What is needed: Copy the data precisely, character for character, and leave out every picture.

Records for the task:
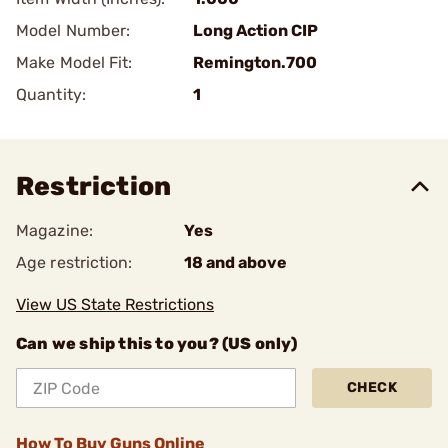
Model Number:
Long Action CIP
Make Model Fit:
Remington.700
Quantity:
1
Restriction
Magazine:
Yes
Age restriction:
18 and above
View US State Restrictions
Can we ship this to you? (US only)
CHECK
How To Buy Guns Online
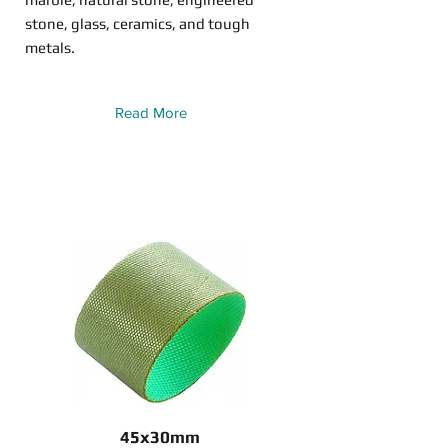
stone, glass, ceramics, and tough
metals.
Read More
45x30mm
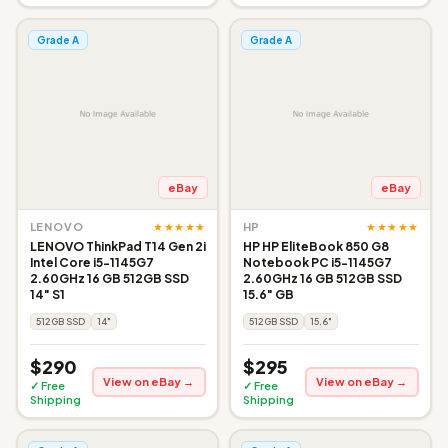
Grade A
Grade A
eBay
eBay
★★★★★
★★★★★
LENOVO
HP
LENOVO ThinkPad T14 Gen 2i
HP HP EliteBook 850 G8
Intel Core i5-1145G7
Notebook PC i5-1145G7
2.60GHz 16 GB 512GB SSD
2.60GHz 16 GB 512GB SSD
14" S1
15.6" GB
512GB SSD
14"
512GB SSD
15.6"
$290
$295
View on eBay →
View on eBay →
✓ Free
✓ Free
Shipping
Shipping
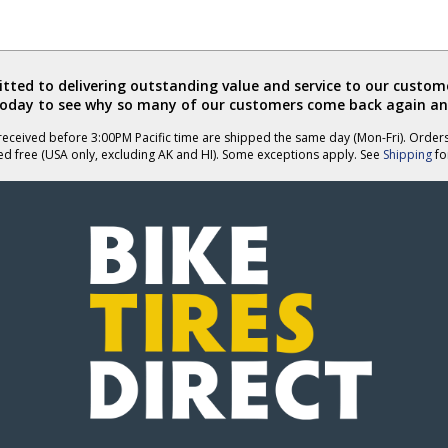
ted to delivering outstanding value and service to our custome
today to see why so many of our customers come back again an
eceived before 3:00PM Pacific time are shipped the same day (Mon-Fri). Order
ed free (USA only, excluding AK and HI). Some exceptions apply. See
Shipping
for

Answer to this task:
Model Number:
Long Action CIP
Make Model Fit:
Remington.700
Quantity:
1
Restriction
Magazine:
Yes
Age restriction:
18 and above
View US State Restrictions
Can we ship this to you? (US only)
CHECK
How To Buy Guns Online
stone, glass, ceramics, and tough
metals.
Read More
45x30mm
Grade A
Grade A
eBay
eBay
★★★★★
★★★★★
LENOVO
HP
LENOVO ThinkPad T14 Gen 2i
HP HP EliteBook 850 G8
Intel Core i5-1145G7
Notebook PC i5-1145G7
2.60GHz 16 GB 512GB SSD
2.60GHz 16 GB 512GB SSD
14" S1
15.6" GB
512GB SSD
14"
512GB SSD
15.6"
$290
$295
View on eBay →
View on eBay →
✓ Free
✓ Free
Shipping
Shipping
ted to delivering outstanding value and service to our custome
today to see why so many of our customers come back again an
eceived before 3:00PM Pacific time are shipped the same day (Mon-Fri). Order
ed free (USA only, excluding AK and HI). Some exceptions apply. See
Shipping
for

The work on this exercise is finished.